Human records didn't have anything to say about Arabella that I didn't already know. I'd already heard it all from Harry—many times. Heechee records were somewhat more informative. According to them, Arabella had once had a thriving biota, including a semi-intelligent species of cold-blooded hexapods, whom the Kugels had killed off half a million or so years ago, as part of their program of diligent mass murdering. There were pictures of the hexapods and a lot of technical data about geology and such, and that was about all there was.
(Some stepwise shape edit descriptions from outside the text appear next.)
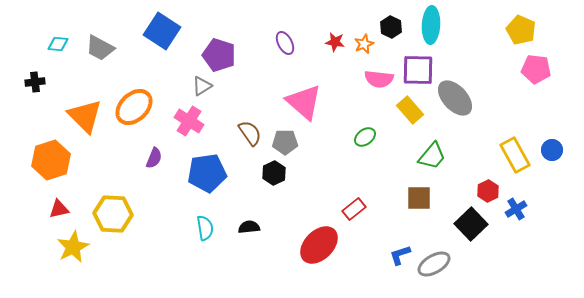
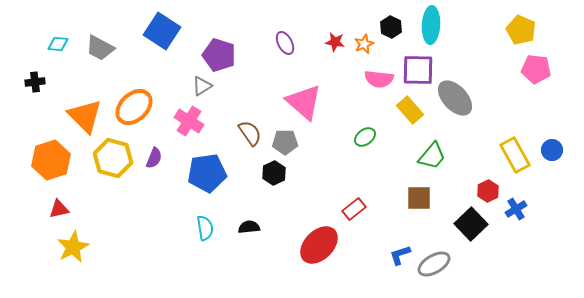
yellow hexagon at (113, 214): moved 56 px up; rotated 12 degrees clockwise
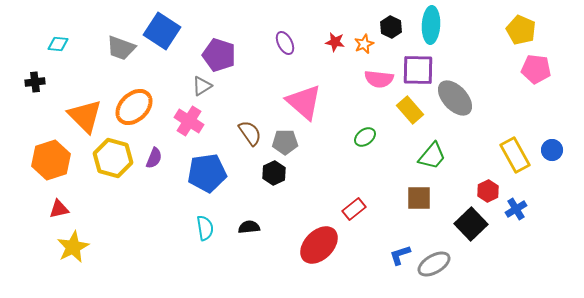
gray trapezoid at (100, 48): moved 21 px right; rotated 8 degrees counterclockwise
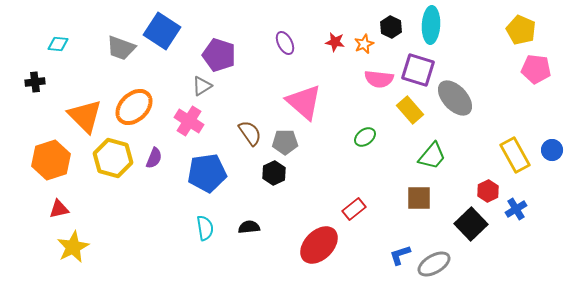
purple square at (418, 70): rotated 16 degrees clockwise
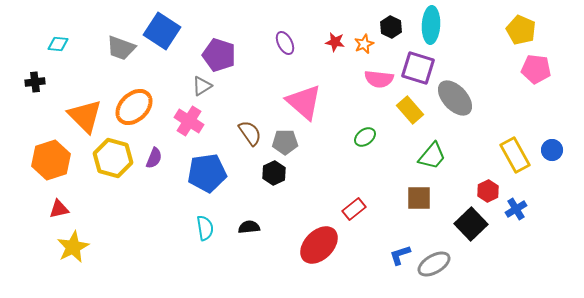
purple square at (418, 70): moved 2 px up
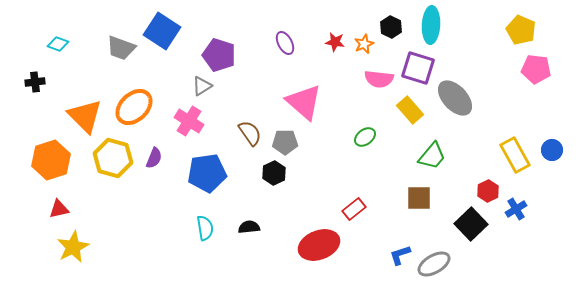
cyan diamond at (58, 44): rotated 15 degrees clockwise
red ellipse at (319, 245): rotated 24 degrees clockwise
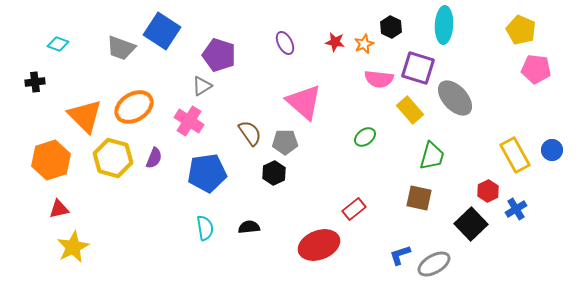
cyan ellipse at (431, 25): moved 13 px right
orange ellipse at (134, 107): rotated 12 degrees clockwise
green trapezoid at (432, 156): rotated 24 degrees counterclockwise
brown square at (419, 198): rotated 12 degrees clockwise
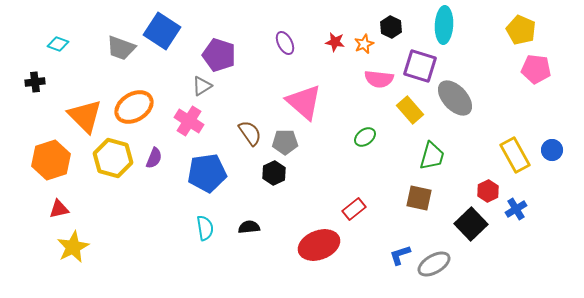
purple square at (418, 68): moved 2 px right, 2 px up
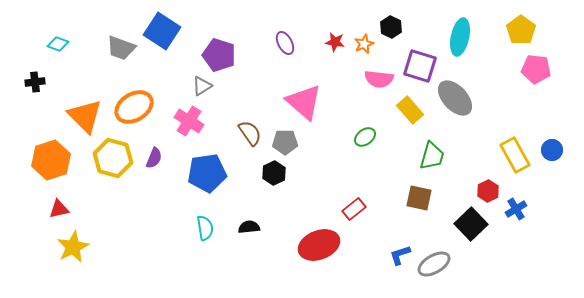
cyan ellipse at (444, 25): moved 16 px right, 12 px down; rotated 9 degrees clockwise
yellow pentagon at (521, 30): rotated 12 degrees clockwise
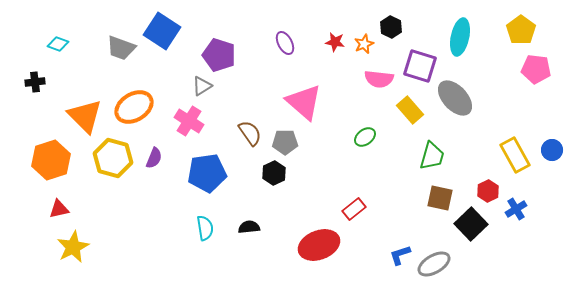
brown square at (419, 198): moved 21 px right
I was a bit puzzled. There was nothing special about that history. I could not see why this quite ordinary planet was worth a trip, even with so expendable a crew as ourselves. There was nothing unusual in its history. The Kugels had resolutely killed off every other intelligent, or nearly intelligent, form of organic life they had come across in their explorations of the Galaxy. Everyone knows this, since that was what had made the Heechee retreat into their hiding place in the Core, for fear it would be their turn next. The only thing worth remembering about Arabella was that it had been one of the pre-programmed destinations in the first human-manned Heechee ships from Gateway. Unfortunately for the human explorers who by the luck of the draw got that particular flight plan, it was a one-way trip. They went there. Then they stayed there. Their ships ran out of programming as soon as they arrived and they couldn't come back. Three or four parties of those early Gateway explorers arrived on Arabella at one time or another, and there they remained, scratching out a miserable existence from the planet's unfamiliar plants and animals, until at last humans figured out how to make a Heechee ship do what they wanted, instead of what the Heechee had designed it to do long ago. Not long after that human rescue parties got around to checking out planets like Arabella and the marooned crews were saved—the handful of them who were still alive, that is.